**Your task:** The job is to output each record exactly as it stands, pictures excluded.

**Given records:**
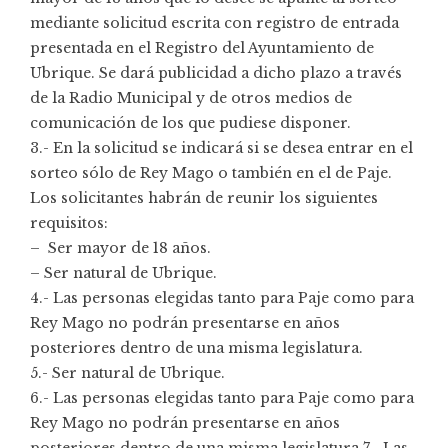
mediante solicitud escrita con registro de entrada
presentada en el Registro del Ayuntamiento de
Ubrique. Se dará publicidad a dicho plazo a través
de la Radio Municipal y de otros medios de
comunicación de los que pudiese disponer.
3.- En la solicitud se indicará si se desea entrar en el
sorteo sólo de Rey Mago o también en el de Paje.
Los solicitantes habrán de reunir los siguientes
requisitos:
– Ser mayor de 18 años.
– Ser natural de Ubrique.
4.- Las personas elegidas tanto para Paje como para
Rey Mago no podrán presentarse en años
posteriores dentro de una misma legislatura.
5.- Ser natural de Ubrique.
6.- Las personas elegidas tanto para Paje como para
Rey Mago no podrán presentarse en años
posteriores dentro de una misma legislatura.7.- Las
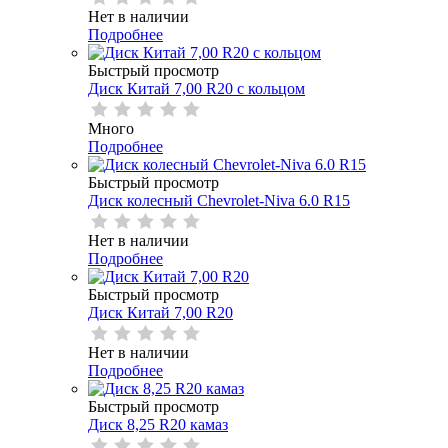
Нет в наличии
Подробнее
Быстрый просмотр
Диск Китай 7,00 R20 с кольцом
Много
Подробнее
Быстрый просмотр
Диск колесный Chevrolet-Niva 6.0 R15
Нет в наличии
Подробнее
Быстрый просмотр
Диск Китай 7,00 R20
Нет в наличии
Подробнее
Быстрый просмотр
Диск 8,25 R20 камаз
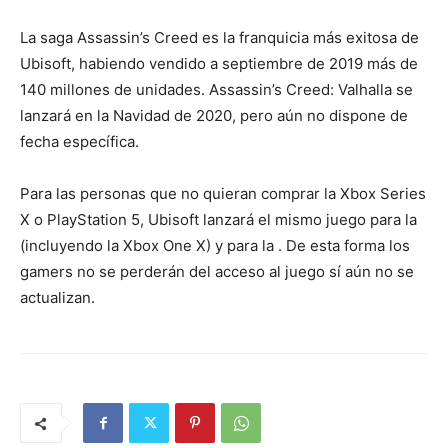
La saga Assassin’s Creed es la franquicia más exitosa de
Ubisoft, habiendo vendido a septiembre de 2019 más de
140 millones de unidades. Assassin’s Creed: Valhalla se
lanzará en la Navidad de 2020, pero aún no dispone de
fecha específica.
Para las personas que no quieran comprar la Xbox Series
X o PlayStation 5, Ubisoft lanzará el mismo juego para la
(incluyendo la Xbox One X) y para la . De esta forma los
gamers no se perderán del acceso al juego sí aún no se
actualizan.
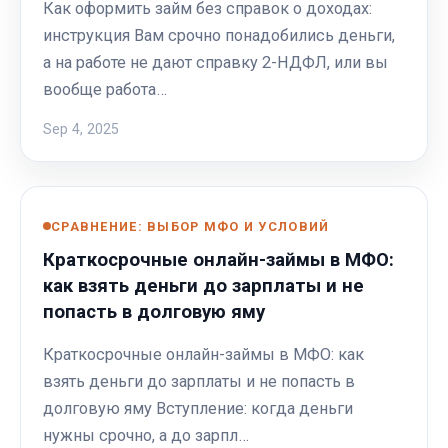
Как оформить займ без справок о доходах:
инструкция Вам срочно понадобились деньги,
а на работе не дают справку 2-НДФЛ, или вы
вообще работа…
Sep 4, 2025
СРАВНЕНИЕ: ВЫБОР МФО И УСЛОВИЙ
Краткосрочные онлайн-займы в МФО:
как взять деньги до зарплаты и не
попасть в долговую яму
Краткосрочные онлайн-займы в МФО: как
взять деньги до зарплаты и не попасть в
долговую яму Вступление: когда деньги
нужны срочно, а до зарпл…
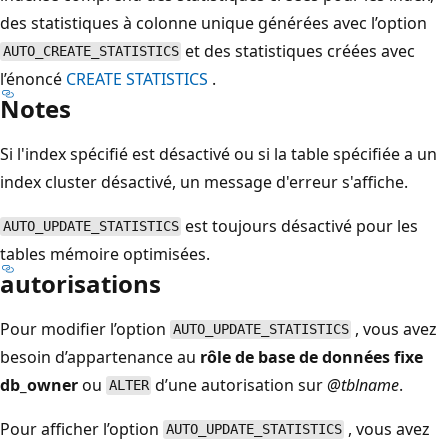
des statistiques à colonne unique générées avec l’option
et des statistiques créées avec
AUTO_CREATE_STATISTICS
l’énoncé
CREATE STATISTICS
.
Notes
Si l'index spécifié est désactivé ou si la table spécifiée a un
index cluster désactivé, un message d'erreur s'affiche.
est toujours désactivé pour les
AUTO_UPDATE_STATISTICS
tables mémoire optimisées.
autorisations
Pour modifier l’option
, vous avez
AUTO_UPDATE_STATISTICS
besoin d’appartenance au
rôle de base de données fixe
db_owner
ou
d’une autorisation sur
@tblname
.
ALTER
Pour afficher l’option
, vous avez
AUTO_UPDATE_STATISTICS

**Result of the task:**
mediante solicitud escrita con registro de entrada
presentada en el Registro del Ayuntamiento de
Ubrique. Se dará publicidad a dicho plazo a través
de la Radio Municipal y de otros medios de
comunicación de los que pudiese disponer.
3.- En la solicitud se indicará si se desea entrar en el
sorteo sólo de Rey Mago o también en el de Paje.
Los solicitantes habrán de reunir los siguientes
requisitos:
– Ser mayor de 18 años.
– Ser natural de Ubrique.
4.- Las personas elegidas tanto para Paje como para
Rey Mago no podrán presentarse en años
posteriores dentro de una misma legislatura.
5.- Ser natural de Ubrique.
6.- Las personas elegidas tanto para Paje como para
Rey Mago no podrán presentarse en años
posteriores dentro de una misma legislatura.7.- Las
Нет в наличии
Подробнее
Быстрый просмотр
Диск Китай 7,00 R20 с кольцом
Много
Подробнее
Быстрый просмотр
Диск колесный Chevrolet-Niva 6.0 R15
Нет в наличии
Подробнее
Быстрый просмотр
Диск Китай 7,00 R20
Нет в наличии
Подробнее
Быстрый просмотр
Диск 8,25 R20 камаз
La saga Assassin’s Creed es la franquicia más exitosa de
Ubisoft, habiendo vendido a septiembre de 2019 más de
140 millones de unidades. Assassin’s Creed: Valhalla se
lanzará en la Navidad de 2020, pero aún no dispone de
fecha específica.
Para las personas que no quieran comprar la Xbox Series
X o PlayStation 5, Ubisoft lanzará el mismo juego para la
(incluyendo la Xbox One X) y para la . De esta forma los
gamers no se perderán del acceso al juego sí aún no se
actualizan.
Как оформить займ без справок о доходах:
инструкция Вам срочно понадобились деньги,
а на работе не дают справку 2-НДФЛ, или вы
вообще работа…
Sep 4, 2025
СРАВНЕНИЕ: ВЫБОР МФО И УСЛОВИЙ
Краткосрочные онлайн-займы в МФО:
как взять деньги до зарплаты и не
попасть в долговую яму
Краткосрочные онлайн-займы в МФО: как
взять деньги до зарплаты и не попасть в
долговую яму Вступление: когда деньги
нужны срочно, а до зарпл…
des statistiques à colonne unique générées avec l’option
et des statistiques créées avec
AUTO_CREATE_STATISTICS
l’énoncé
CREATE STATISTICS
.
Notes
Si l'index spécifié est désactivé ou si la table spécifiée a un
index cluster désactivé, un message d'erreur s'affiche.
est toujours désactivé pour les
AUTO_UPDATE_STATISTICS
tables mémoire optimisées.
autorisations
Pour modifier l’option
, vous avez
AUTO_UPDATE_STATISTICS
besoin d’appartenance au
rôle de base de données fixe
db_owner
ou
d’une autorisation sur
@tblname
.
ALTER
Pour afficher l’option
, vous avez
AUTO_UPDATE_STATISTICS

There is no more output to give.